Requirement
Beneath this task are records; count how many lines include the string "Recurso" and answer with that number alone.

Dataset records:
============================================================

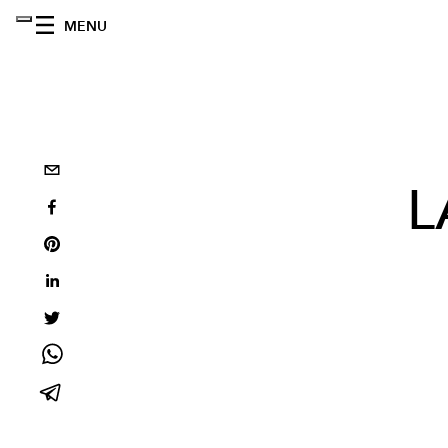
MENU
L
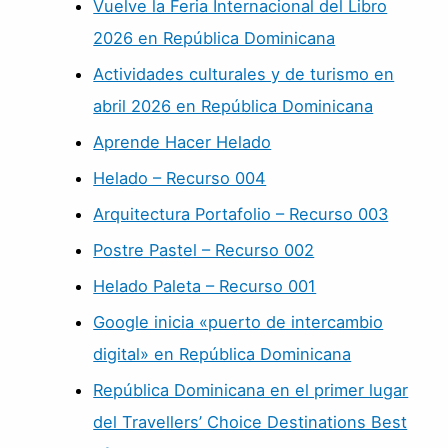
Vuelve la Feria Internacional del Libro
2026 en República Dominicana
Actividades culturales y de turismo en
abril 2026 en República Dominicana
Aprende Hacer Helado
Helado – Recurso 004
Arquitectura Portafolio – Recurso 003
Postre Pastel – Recurso 002
Helado Paleta – Recurso 001
Google inicia «puerto de intercambio
digital» en República Dominicana
República Dominicana en el primer lugar
del Travellers’ Choice Destinations Best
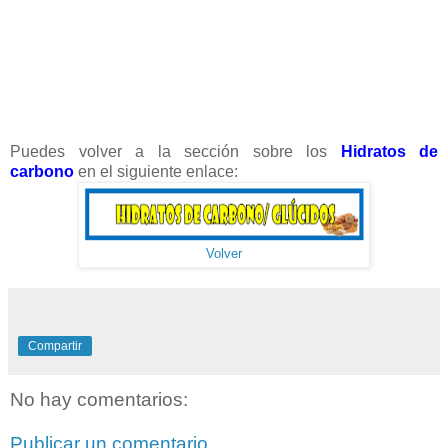
Puedes volver a la sección sobre los
Hidratos de
carbono
en el siguiente enlace:
Volver
Compartir
No hay comentarios:
Publicar un comentario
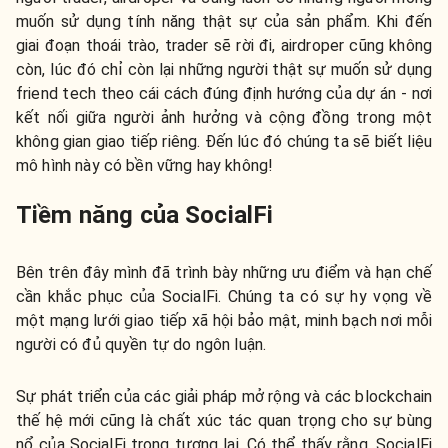
muốn sử dụng tính năng thật sự của sản phẩm. Khi đến
giai đoạn thoái trào, trader sẽ rời đi, airdroper cũng không
còn, lúc đó chỉ còn lại những người thật sự muốn sử dụng
friend tech theo cái cách đúng định hướng của dự án - nơi
kết nối giữa người ảnh hưởng và cộng đồng trong một
không gian giao tiếp riêng. Đến lúc đó chúng ta sẽ biết liệu
mô hình này có bền vững hay không!
Tiềm năng của SocialFi
Bên trên đây mình đã trình bày những ưu điểm và hạn chế
cần khắc phục của SocialFi. Chúng ta có sự hy vọng về
một mạng lưới giao tiếp xã hội bảo mật, minh bạch nơi mỗi
người có đủ quyền tự do ngôn luận.
Sự phát triển của các giải pháp mở rộng và các blockchain
thế hệ mới cũng là chất xúc tác quan trọng cho sự bùng
nổ của SocialFi trong tương lai. Có thể thấy rằng, SocialFi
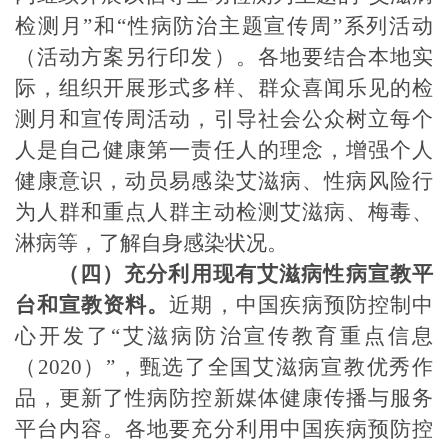
检测月”和“性病防治主题宣传周”系列活动
（活动方案另行印发）。各地要结合本地实
际，组织开展形式多样、群众喜闻乐见的检
测月和宣传周活动，引导社会公众树立每个
人是自己健康第一责任人的理念，增强个人
健康意识，动员易感染艾滋病、性病风险行
为人群和重点人群主动检测艾滋病、梅毒、
淋病等，了解自身感染状况。
（四）充分利用现有艾滋病性病宣教平
台和宣教资料。
近期，中国疾病预防控制中
心开发了“艾滋病防治宣传教育重点信息
（
2020
）”，甄选了全国艾滋病宣教优秀作
品，更新了性病防控新媒体健康传播与服务
平台内容。各地要充分利用中国疾病预防控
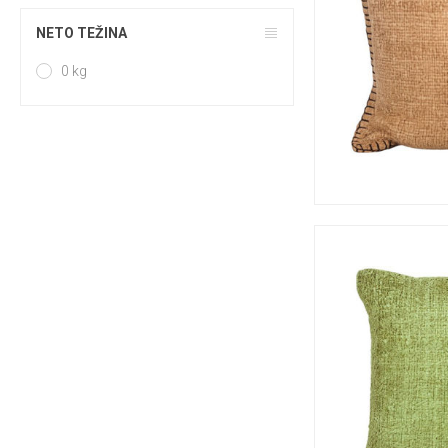
NETO TEŽINA
0 kg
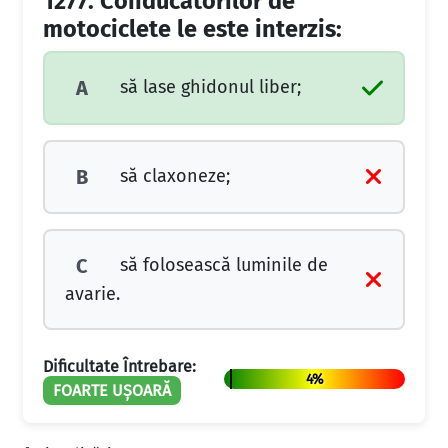
1277.
Conducătorilor de
motociclete le este interzis:
să lase ghidonul liber;
A
să claxoneze;
B
să folosească luminile de
C
avarie.
Dificultate Întrebare:
4%
FOARTE UȘOARĂ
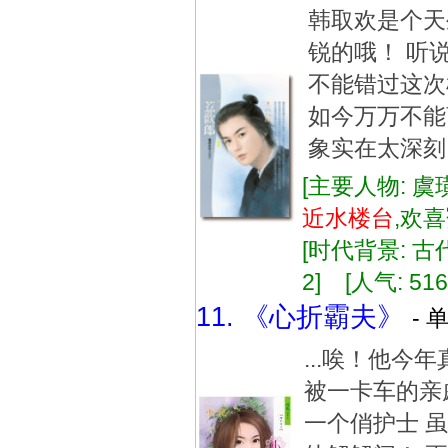
韩取欢是个天
锐的哦！ 听
不能错过这次
如今万万不能
象实在太深刻
[主要人物: 虞
近水
楼台
,欢
[时代背景: 古代]
2] [人气: 516
11. 《心折霸夫》
- 
...唉！他
被一卡车的亲
一个俏护士 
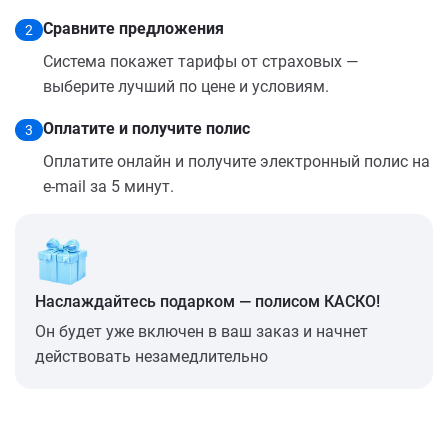
Сравните предложения
2
Система покажет тарифы от страховых —
выберите лучший по цене и условиям.
Оплатите и получите полис
3
Оплатите онлайн и получите электронный полис на
e-mail за 5 минут.
Наслаждайтесь подарком — полисом КАСКО!
Он будет уже включен в ваш заказ и начнет
действовать незамедлительно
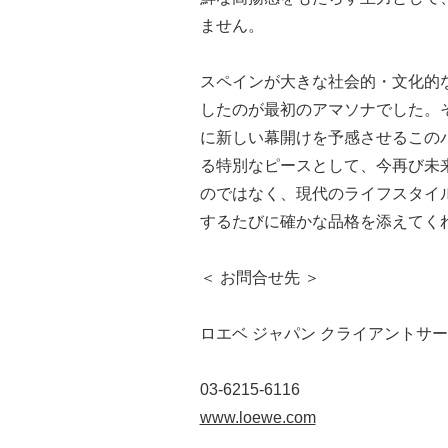
ません。
スペインが大きな社会的・文化的な
したのが最初のアマソナでした。
に新しい幕開けを予感させるこのバ
る特別なピースとして、今再び未
のではなく、現代のライフスタイ
するたびに確かな品格を添えてく
＜ お問合せ先 ＞
ロエベ ジャパン クライアントサ
03-6215-6116
www.loewe.com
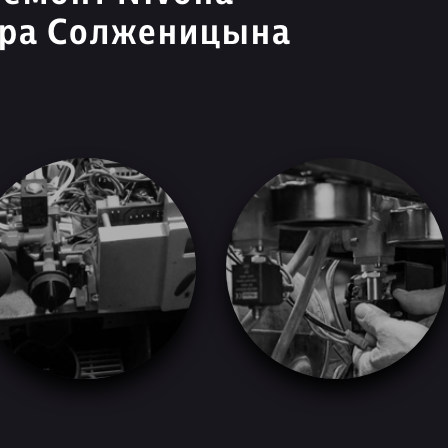
дра Солженицына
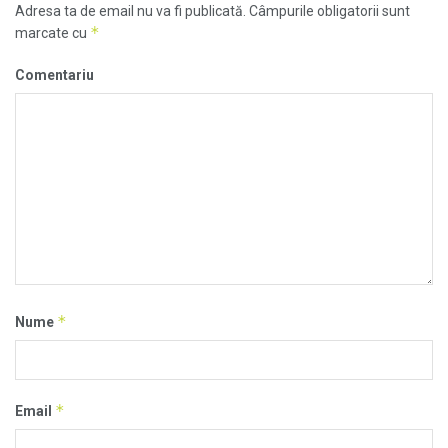
Adresa ta de email nu va fi publicată.
Câmpurile obligatorii sunt
*
marcate cu
Comentariu
*
Nume
*
Email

============================================================

Solution to this task
4